WHAT TO WORK ON | Tally the lines below containing the word "chọn" and give that total alone.

RECORDS FOR THIS EXERCISE |
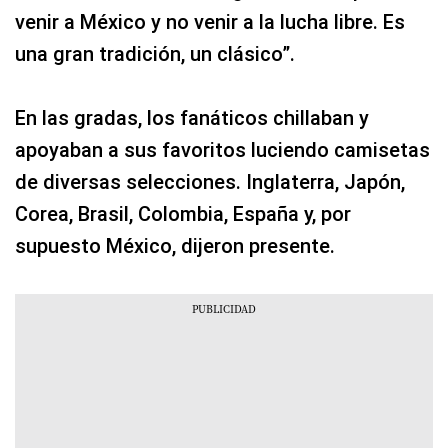
venir a México y no venir a la lucha libre. Es
una gran tradición, un clásico”.
En las gradas, los fanáticos chillaban y
apoyaban a sus favoritos luciendo camisetas
de diversas selecciones. Inglaterra, Japón,
Corea, Brasil, Colombia, España y, por
supuesto México, dijeron presente.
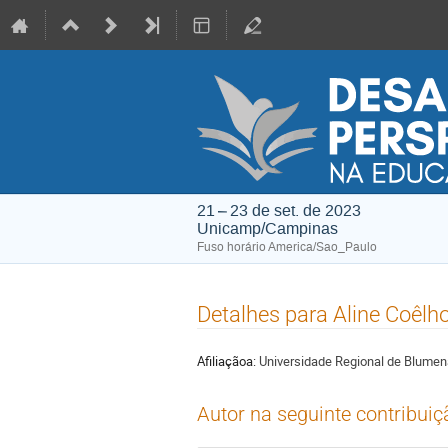
21 – 23 de set. de 2023
Unicamp/Campinas
Fuso horário America/Sao_Paulo
Detalhes para Aline Coêlh
Afiliaçãoa:
Universidade Regional de Blume
Autor na seguinte contribuiç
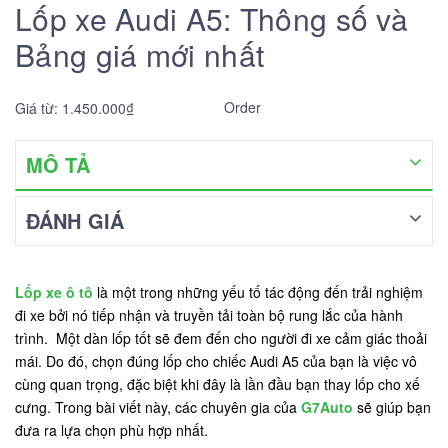
Lốp xe Audi A5: Thông số và
Bảng giá mới nhất
Order
Giá từ: 1.450.000₫
MÔ TẢ
ĐÁNH GIÁ
Lốp xe ô tô
là một trong những yếu tố tác động đến trải nghiệm
đi xe bởi nó tiếp nhận và truyền tải toàn bộ rung lắc của hành
trình. Một dàn lốp tốt sẽ đem đến cho người đi xe cảm giác thoải
mái. Do đó, chọn đúng lốp cho chiếc Audi A5 của bạn là việc vô
cùng quan trọng, đặc biệt khi đây là lần đầu bạn thay lốp cho xế
cưng. Trong bài viết này, các chuyên gia của
G7Auto
sẽ giúp bạn
đưa ra lựa chọn phù hợp nhất.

RESULT | 2